Below are entries. Give back exactly the lines from the one containing "BSR Food Coalition" through the one containing "İlk yorumu siz yapın.", inclusive, without the pictures.

▸ Supplied records
——

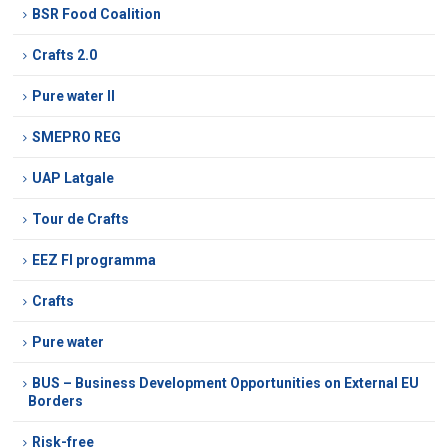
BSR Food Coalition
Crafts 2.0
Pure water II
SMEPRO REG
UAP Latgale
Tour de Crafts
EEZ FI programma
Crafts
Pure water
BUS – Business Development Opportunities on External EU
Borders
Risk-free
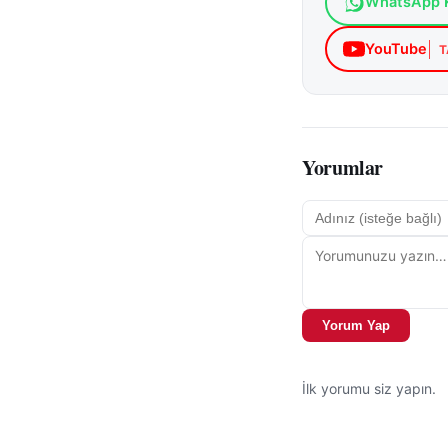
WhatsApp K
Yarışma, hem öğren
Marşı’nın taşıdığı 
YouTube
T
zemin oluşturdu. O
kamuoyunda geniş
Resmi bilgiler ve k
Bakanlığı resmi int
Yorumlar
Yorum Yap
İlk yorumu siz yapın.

——

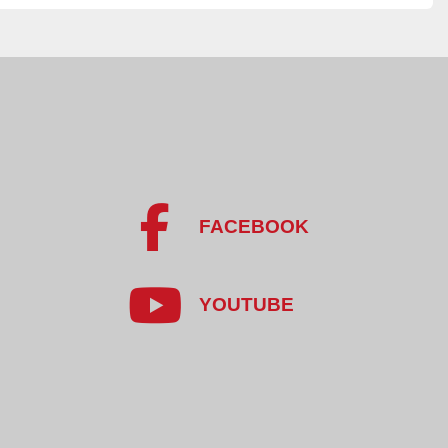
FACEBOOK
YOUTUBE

——

▸ Response to the exercise
BSR Food Coalition
Crafts 2.0
Pure water II
SMEPRO REG
UAP Latgale
Tour de Crafts
EEZ FI programma
Crafts
Pure water
BUS – Business Development Opportunities on External EU
Borders
Risk-free
WhatsApp K
Yarışma, hem öğren
Marşı’nın taşıdığı 
YouTube
T
zemin oluşturdu. O
kamuoyunda geniş
Resmi bilgiler ve k
Bakanlığı resmi int
Yorumlar
Yorum Yap
İlk yorumu siz yapın.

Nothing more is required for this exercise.